- Work task: The records beneath should be restated word for word.

★ ★ ★

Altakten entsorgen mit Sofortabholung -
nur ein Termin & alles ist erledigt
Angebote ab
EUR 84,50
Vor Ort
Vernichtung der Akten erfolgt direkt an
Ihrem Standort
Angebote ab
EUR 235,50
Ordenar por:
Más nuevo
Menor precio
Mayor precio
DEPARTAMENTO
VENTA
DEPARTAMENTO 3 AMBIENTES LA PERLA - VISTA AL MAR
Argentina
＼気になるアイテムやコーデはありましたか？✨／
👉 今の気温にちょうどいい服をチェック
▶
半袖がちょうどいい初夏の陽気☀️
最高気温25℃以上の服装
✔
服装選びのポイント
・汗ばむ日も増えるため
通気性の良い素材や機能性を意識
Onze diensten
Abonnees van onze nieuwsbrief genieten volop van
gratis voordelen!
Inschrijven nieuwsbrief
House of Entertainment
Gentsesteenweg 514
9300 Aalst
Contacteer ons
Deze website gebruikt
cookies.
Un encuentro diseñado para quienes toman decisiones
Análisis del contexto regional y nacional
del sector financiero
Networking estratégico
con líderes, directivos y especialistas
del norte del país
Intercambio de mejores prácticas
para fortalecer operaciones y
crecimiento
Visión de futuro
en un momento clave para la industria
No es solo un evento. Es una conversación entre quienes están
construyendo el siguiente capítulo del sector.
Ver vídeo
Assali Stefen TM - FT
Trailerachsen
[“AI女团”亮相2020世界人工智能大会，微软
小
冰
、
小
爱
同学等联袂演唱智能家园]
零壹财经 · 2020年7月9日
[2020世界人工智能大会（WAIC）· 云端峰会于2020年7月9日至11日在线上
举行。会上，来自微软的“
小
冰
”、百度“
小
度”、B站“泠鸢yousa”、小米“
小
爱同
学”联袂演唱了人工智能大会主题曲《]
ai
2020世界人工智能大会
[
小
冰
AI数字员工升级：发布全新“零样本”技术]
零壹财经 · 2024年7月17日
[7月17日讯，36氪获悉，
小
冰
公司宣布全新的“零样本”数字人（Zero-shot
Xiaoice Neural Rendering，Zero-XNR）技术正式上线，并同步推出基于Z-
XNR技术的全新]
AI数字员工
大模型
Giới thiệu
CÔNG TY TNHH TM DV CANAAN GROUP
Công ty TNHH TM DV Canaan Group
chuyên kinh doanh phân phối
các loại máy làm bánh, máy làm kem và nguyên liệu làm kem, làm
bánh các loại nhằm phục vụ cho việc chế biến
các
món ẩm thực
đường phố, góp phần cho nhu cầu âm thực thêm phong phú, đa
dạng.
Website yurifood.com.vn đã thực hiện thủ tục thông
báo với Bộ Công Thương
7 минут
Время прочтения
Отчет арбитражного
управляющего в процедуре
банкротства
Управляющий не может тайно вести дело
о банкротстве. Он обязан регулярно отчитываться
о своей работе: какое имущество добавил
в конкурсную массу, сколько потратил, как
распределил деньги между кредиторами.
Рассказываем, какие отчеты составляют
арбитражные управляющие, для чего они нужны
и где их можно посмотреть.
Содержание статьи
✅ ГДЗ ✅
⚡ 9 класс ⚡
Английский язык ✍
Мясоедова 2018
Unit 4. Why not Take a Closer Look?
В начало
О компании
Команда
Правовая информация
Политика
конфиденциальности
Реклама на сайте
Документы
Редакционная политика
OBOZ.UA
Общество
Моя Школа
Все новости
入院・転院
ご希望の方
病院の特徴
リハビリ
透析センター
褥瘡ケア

★ ★ ★

- Result of the exercise:
Altakten entsorgen mit Sofortabholung -
nur ein Termin & alles ist erledigt
Angebote ab
EUR 84,50
Vor Ort
Vernichtung der Akten erfolgt direkt an
Ihrem Standort
Angebote ab
EUR 235,50
Ordenar por:
Más nuevo
Menor precio
Mayor precio
DEPARTAMENTO
VENTA
DEPARTAMENTO 3 AMBIENTES LA PERLA - VISTA AL MAR
Argentina
＼気になるアイテムやコーデはありましたか？✨／
👉 今の気温にちょうどいい服をチェック
▶
半袖がちょうどいい初夏の陽気☀️
最高気温25℃以上の服装
✔
服装選びのポイント
・汗ばむ日も増えるため
通気性の良い素材や機能性を意識
Onze diensten
Abonnees van onze nieuwsbrief genieten volop van
gratis voordelen!
Inschrijven nieuwsbrief
House of Entertainment
Gentsesteenweg 514
9300 Aalst
Contacteer ons
Deze website gebruikt
cookies.
Un encuentro diseñado para quienes toman decisiones
Análisis del contexto regional y nacional
del sector financiero
Networking estratégico
con líderes, directivos y especialistas
del norte del país
Intercambio de mejores prácticas
para fortalecer operaciones y
crecimiento
Visión de futuro
en un momento clave para la industria
No es solo un evento. Es una conversación entre quienes están
construyendo el siguiente capítulo del sector.
Ver vídeo
Assali Stefen TM - FT
Trailerachsen
[“AI女团”亮相2020世界人工智能大会，微软
小
冰
、
小
爱
同学等联袂演唱智能家园]
零壹财经 · 2020年7月9日
[2020世界人工智能大会（WAIC）· 云端峰会于2020年7月9日至11日在线上
举行。会上，来自微软的“
小
冰
”、百度“
小
度”、B站“泠鸢yousa”、小米“
小
爱同
学”联袂演唱了人工智能大会主题曲《]
ai
2020世界人工智能大会
[
小
冰
AI数字员工升级：发布全新“零样本”技术]
零壹财经 · 2024年7月17日
[7月17日讯，36氪获悉，
小
冰
公司宣布全新的“零样本”数字人（Zero-shot
Xiaoice Neural Rendering，Zero-XNR）技术正式上线，并同步推出基于Z-
XNR技术的全新]
AI数字员工
大模型
Giới thiệu
CÔNG TY TNHH TM DV CANAAN GROUP
Công ty TNHH TM DV Canaan Group
chuyên kinh doanh phân phối
các loại máy làm bánh, máy làm kem và nguyên liệu làm kem, làm
bánh các loại nhằm phục vụ cho việc chế biến
các
món ẩm thực
đường phố, góp phần cho nhu cầu âm thực thêm phong phú, đa
dạng.
Website yurifood.com.vn đã thực hiện thủ tục thông
báo với Bộ Công Thương
7 минут
Время прочтения
Отчет арбитражного
управляющего в процедуре
банкротства
Управляющий не может тайно вести дело
о банкротстве. Он обязан регулярно отчитываться
о своей работе: какое имущество добавил
в конкурсную массу, сколько потратил, как
распределил деньги между кредиторами.
Рассказываем, какие отчеты составляют
арбитражные управляющие, для чего они нужны
и где их можно посмотреть.
Содержание статьи
✅ ГДЗ ✅
⚡ 9 класс ⚡
Английский язык ✍
Мясоедова 2018
Unit 4. Why not Take a Closer Look?
В начало
О компании
Команда
Правовая информация
Политика
конфиденциальности
Реклама на сайте
Документы
Редакционная политика
OBOZ.UA
Общество
Моя Школа
Все новости
入院・転院
ご希望の方
病院の特徴
リハビリ
透析センター
褥瘡ケア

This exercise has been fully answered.